Ce n'est point ainsi que les dieux,
Esclaves d'une loi sévère,
S'entre-emprisonnent dans les cieux,
Et que leurs esprits, curieux
Des productions de la terre,
Des arts, de la paix, de la guerre,
Ne s'instruisent point par leurs yeux;
Mais c'est aux humains malheureux
De suivre aveuglément, dans leur triste carrière,
Des lois que leur destin, ce tyran, leur veut faire,
De plier sous ce joug leur col impérieux,
Sans fatiguer le ciel par d'inutiles vœux.
C'est ainsi, sublime Émilie,
Que, par d'invisibles liens,
Le devoir sait lier les mains
De la liberté de ma vie,
Et qu'une puissance ennemie
Fait avorter tous mes desseins
Par caprice ou par jalousie.
Sous un titre pompeux asservi, couronné,
Issu d'un sang illustre, à régner condamné,
Le trône n'est pour moi qu'une image illusoire,
Qu'un fantôme trompeur d'une frivole gloire.
Né libre, mais captif auprès d'un trésor,
<27>L'État est ma prison, et mes chaînes sont d'or;
Le soupçon outrageant, animé d'humeur noire,
Prit plaisir à forger, guidé du faux rapport,
Un ambigu contradictoire
D'abaissement et de grandeurs.
Qui jugerait par l'apparence
Jugerait bien de ma puissance;
Mais on sait à quel point les dehors sont trompeurs.
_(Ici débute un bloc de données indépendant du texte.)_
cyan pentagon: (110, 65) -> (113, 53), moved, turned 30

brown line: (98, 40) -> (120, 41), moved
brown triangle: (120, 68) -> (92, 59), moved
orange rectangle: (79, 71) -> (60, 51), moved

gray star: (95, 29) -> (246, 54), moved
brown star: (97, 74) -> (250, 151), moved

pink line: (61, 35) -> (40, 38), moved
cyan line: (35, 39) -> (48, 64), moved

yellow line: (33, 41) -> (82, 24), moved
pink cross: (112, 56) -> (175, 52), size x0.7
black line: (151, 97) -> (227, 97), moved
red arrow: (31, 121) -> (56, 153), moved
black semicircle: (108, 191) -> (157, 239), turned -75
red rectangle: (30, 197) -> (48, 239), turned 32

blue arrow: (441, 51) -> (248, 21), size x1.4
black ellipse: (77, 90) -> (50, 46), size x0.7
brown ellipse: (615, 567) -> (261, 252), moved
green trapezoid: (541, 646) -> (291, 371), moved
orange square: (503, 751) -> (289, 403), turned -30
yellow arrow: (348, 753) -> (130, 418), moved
Sevré depuis longtemps des vulgaires erreurs,
J'abandonnai la cour, embrassant la retraite;
Ce séjour écarté, simple et plein de douceurs,
Me tient lieu d'un asile honnête,
Pour me soustraire à la fureur
D'un orage effrayant conjuré sur ma tête.
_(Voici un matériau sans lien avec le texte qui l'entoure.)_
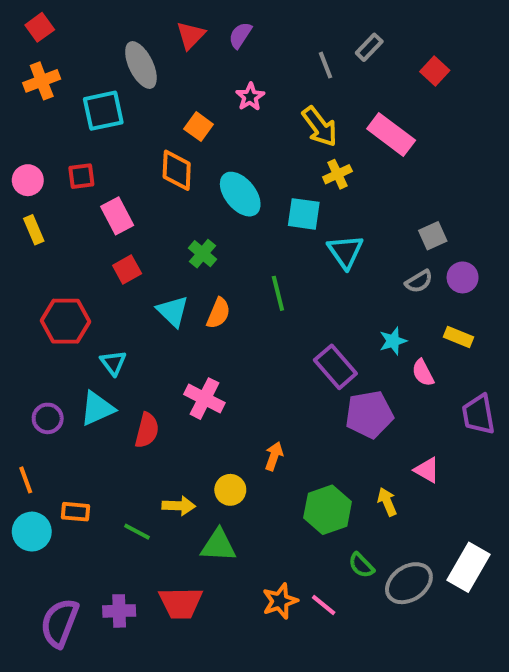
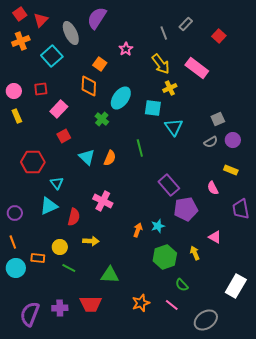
red triangle: (191, 35) -> (41, 20), moved
purple semicircle: (240, 35) -> (97, 18), moved, size x1.6
cyan square: (103, 111) -> (52, 56), turned -30
cyan ellipse: (240, 194) -> (121, 98), turned 75
pink rectangle: (117, 216) -> (59, 109), turned 72
green cross: (202, 254) -> (102, 119), moved
cyan star: (393, 341) -> (158, 226), moved
purple circle: (48, 418) -> (15, 213), moved
yellow circle: (230, 490) -> (60, 247), moved
yellow arrow: (179, 506) -> (91, 241), moved
gray ellipse: (409, 583) -> (206, 320), moved
pink line: (324, 605) -> (172, 305), moved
Là, depuis deux hivers, éloigné de la cour,
A la science, aux arts j'ai pris mon seul recours;
De l'utile philosophie
J'approfondis les vérités;
De la brillante poésie
Au poids de la raison je pèse les beautés.
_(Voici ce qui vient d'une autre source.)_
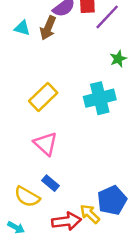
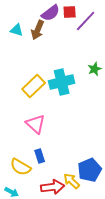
green star: (118, 59) -> (95, 69), moved
cyan cross: (100, 98) -> (62, 82), moved
blue rectangle: (50, 183) -> (40, 156), turned 32

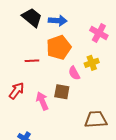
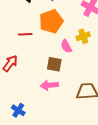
pink arrow: (42, 101) -> (49, 85), moved, turned -72

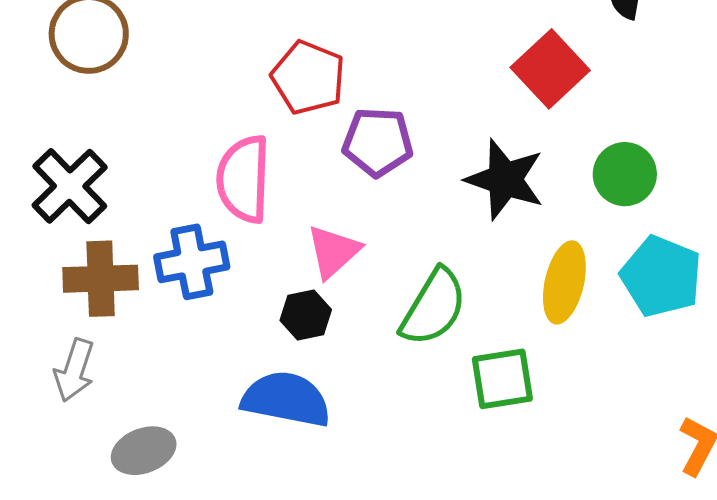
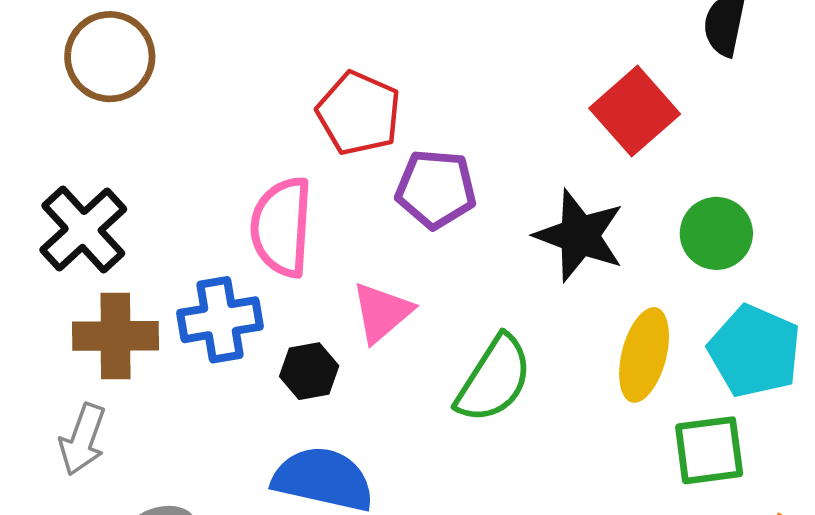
black hexagon: (306, 315) -> (309, 371), moved
green square: (502, 379) -> (709, 450), moved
Dans un repos philosophique,
Loin des bruyantes passions
Qui s'arrogent sur nous un pouvoir tyrannique,
Et dont la violence unique
Nous fait enfin périr par les illusions,
Je goûtais l'innocence et la douceur rustique,
Quand soudain de nos actions
L'indiscrète dépositaire,
Qui va de bouche en bouche, agile courrière,
Publier tous les faits et remplir l'univers
Des destins glorieux et des fameux revers,
La Renommée enfin, des hommes tant prisée,
Des héros, des savants et des rois courtisée,
M'apprit, en s'envolant, et traversant les airs,
Aux fastes du Portique, aux fastes du Lycée,
Votre gloire éternisée;
Qu'Apollon adoptait et Voltaire, et ses vers,
<28>Voltaire, dont le nom est aimé de tout homme,
De Lisbonne à Pékin, de Pétersbourg à Rome,
Qui peignit d'un héros l'auguste humanité,
La fureur des ligueurs, le faux zèle agité,
Voltaire, qui sait joindre au brillant du génie
Les vastes profondeurs de la philosophie,
Lui, dont le souci généreux,
Par son travail industrieux,
Dérida les vertus et les rendit aimables,
Qui sut décréditer le fanatisme affreux
Et tous les vices punissables
Dont le venin caché rongeait les cœurs coupables
De tant de mortels malheureux.
Ainsi que le soleil, il répand sa lumière;
Dans les cieux des savants cet astre nous éclaire,
Et du monde ignorant il dessille les yeux.
Un de ses rayons lumineux
Me frappa, m'éblouit, me charma, me sut plaire;
Je connus, j'admirai Voltaire.
J'aurais pour le chercher quitté mon méridien;
Sous un ciel fortuné, sous un autre hémisphère,
Séjour chéri de Dieu, respecté sur la terre,
Mon esprit aurait joint le sien;
Dans son aimable solitude,
Se partageant entre l'étude
Et les devoirs de l'amitié,
Minerve aurait su m'introduire,
Et Pallas m'en aurait enseigné le sentier.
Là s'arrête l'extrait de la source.